Air Liaison partners with Waterloo-based Pivot Airlines, and allows the company to offer flights on a Montreal-to-Sept-Îles corridor done by a Bombardier CRJ 200.

== Destinations ==
Air Liaison began serving Montréal–Trudeau International Airport on September 10, 2020, though the company switched to a close by, South-Shore-located airport in Saint-Hubert, near Longueuil.
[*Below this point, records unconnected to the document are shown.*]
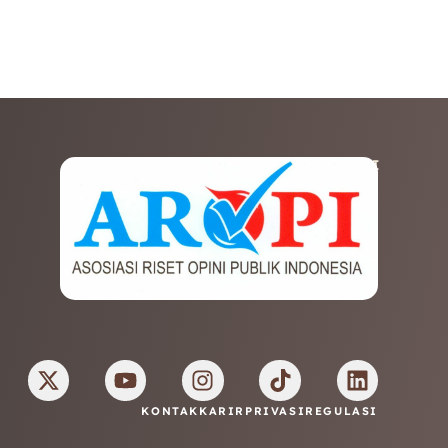
AFILIASI
KONTAK
KARIR
PRIVASI
REGULASI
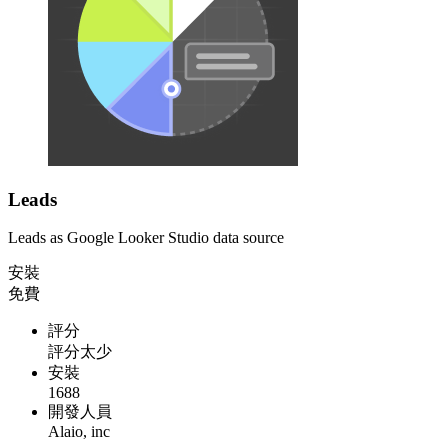
Leads
Leads as Google Looker Studio data source
安裝
免費
評分
評分太少
安裝
1688
開發人員
Alaio, inc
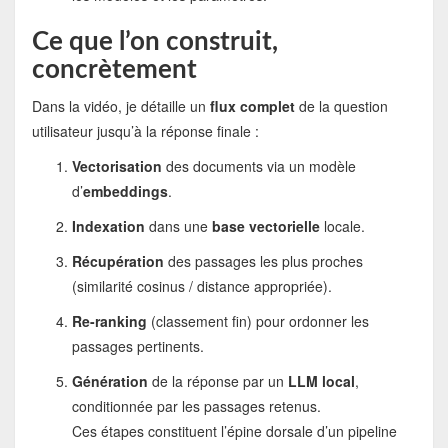
Ce que l’on construit,
concrètement
Dans la vidéo, je détaille un
flux complet
de la question
utilisateur jusqu’à la réponse finale :
Vectorisation
des documents via un modèle
d’
embeddings
.
Indexation
dans une
base vectorielle
locale.
Récupération
des passages les plus proches
(similarité cosinus / distance appropriée).
Re-ranking
(classement fin) pour ordonner les
passages pertinents.
Génération
de la réponse par un
LLM local
,
conditionnée par les passages retenus.
Ces étapes constituent l’épine dorsale d’un pipeline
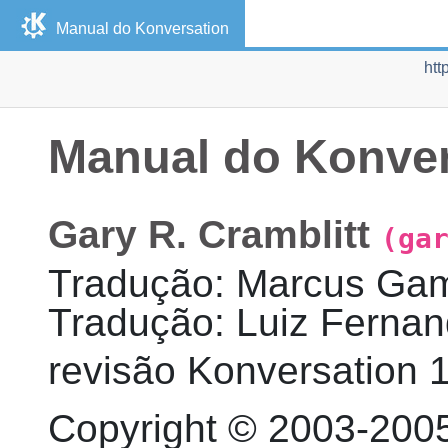
Manual do
Konversation
htt
Manual do
Konver
Gary
R.
Cramblitt
(ga
Tradução
:
Marcus
Ga
Tradução
:
Luiz Ferna
revisão
Konversation
1
Copyright © 2003-2005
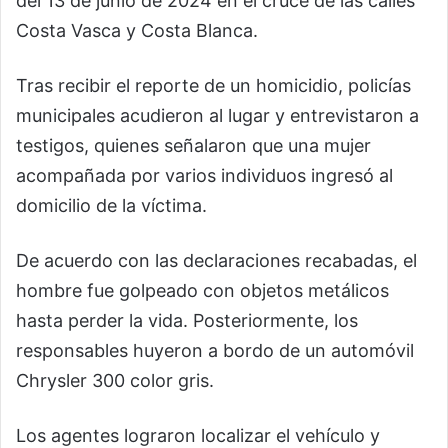
del 13 de junio de 2024 en el cruce de las calles
Costa Vasca y Costa Blanca.
Tras recibir el reporte de un homicidio, policías
municipales acudieron al lugar y entrevistaron a
testigos, quienes señalaron que una mujer
acompañada por varios individuos ingresó al
domicilio de la víctima.
De acuerdo con las declaraciones recabadas, el
hombre fue golpeado con objetos metálicos
hasta perder la vida. Posteriormente, los
responsables huyeron a bordo de un automóvil
Chrysler 300 color gris.
Los agentes lograron localizar el vehículo y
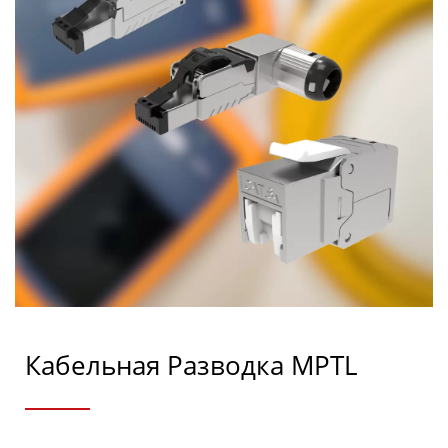
Кабельная Разводка MPTL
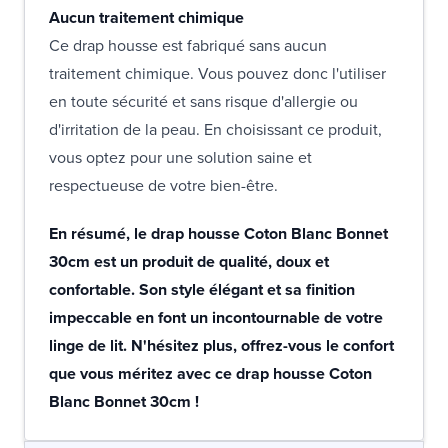
Aucun traitement chimique
Ce drap housse est fabriqué sans aucun
traitement chimique. Vous pouvez donc l'utiliser
en toute sécurité et sans risque d'allergie ou
d'irritation de la peau. En choisissant ce produit,
vous optez pour une solution saine et
respectueuse de votre bien-être.
En résumé, le drap housse Coton Blanc Bonnet
30cm est un produit de qualité, doux et
confortable. Son style élégant et sa finition
impeccable en font un incontournable de votre
linge de lit. N'hésitez plus, offrez-vous le confort
que vous méritez avec ce drap housse Coton
Blanc Bonnet 30cm !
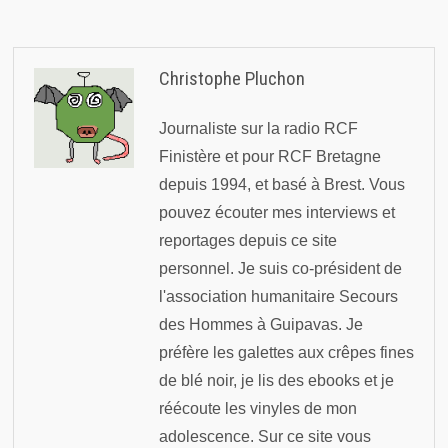
Christophe Pluchon
Journaliste sur la radio RCF
Finistère et pour RCF Bretagne
depuis 1994, et basé à Brest. Vous
pouvez écouter mes interviews et
reportages depuis ce site
personnel. Je suis co-président de
l'association humanitaire Secours
des Hommes à Guipavas. Je
préfère les galettes aux crêpes fines
de blé noir, je lis des ebooks et je
réécoute les vinyles de mon
adolescence. Sur ce site vous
Air Liaison operates scheduled services to the following domestic destinations (as of Apr. 2025):

===Scheduled flights===

| Province | Community/City | IATA | ICAO | Airport |
|---|---|---|---|---|
| Quebec | Baie-Comeau | YBC | CYBC | Baie-Comeau Airport |
| Quebec | Blanc-Sablon | YBX | CYBX | Lourdes-de-Blanc-Sablon Airport |
| Quebec | Chevery | YHR | CYHR | Chevery Airport |
| Quebec | Havre-Saint-Pierre | YGV | CYGV | Havre Saint-Pierre Airport |
| Quebec | La Romaine | ZGS | CTT5 | La Romaine Airport |
| Quebec | La Tabatière | ZLT | CTU5 | La Tabatière Airport |
| Quebec | Saint-Hubert | YHU | CYHU | Montreal Metropolitan Airport |
| Quebec | Natashquan | YNA | CYNA | Natashquan Airport |
| Quebec | Port-Menier | YPN | CYPN | Port-Menier Airport |
| Quebec | Quebec City | YQB | CYQB | Québec City Jean Lesage International Airport |
| Quebec | Rouyn-Noranda | YUY | CYUY | Rouyn-Noranda Airport |
| Quebec | Saint-Augustin | YIF | CYIF | Saint-Augustin Airport |
| Quebec | Sept-Îles | YZV | CYZV | Sept-Îles Airport |
| Quebec | Tête-à-la-Baleine | ZTB | CTB6 | Tête-à-la-Baleine Airport |
| Quebec | Val-d'Or | YVO | CYVO | Val-d'Or Airport |

==Fleet==
As of May 2025, Transport Canada listed 13 aircraft registered with Air Liaison.

Air Liaison fleet
| Aircraft | No. of aircraft TC) | Variants | Notes |
|---|---|---|---|
| Beechcraft King Air | 1 | Model 100 |  |
| Beechcraft Super King Air | 2 | Super King Air 200 |  |
| Beechcraft 1900 | 8 | 1900D |  |
| Cessna 208B Caravan | 1 |  | Cargo-only plane |
| Learjet 45 | 1 |  |  |
| Total | 13 |  |  |

== Charter and medevac services ==
In addition to scheduled flights, in 2015 Air Liaison began offering medical-evacuation services for eastern Quebec. Air Liaison also offers charter services across Canada and the United States.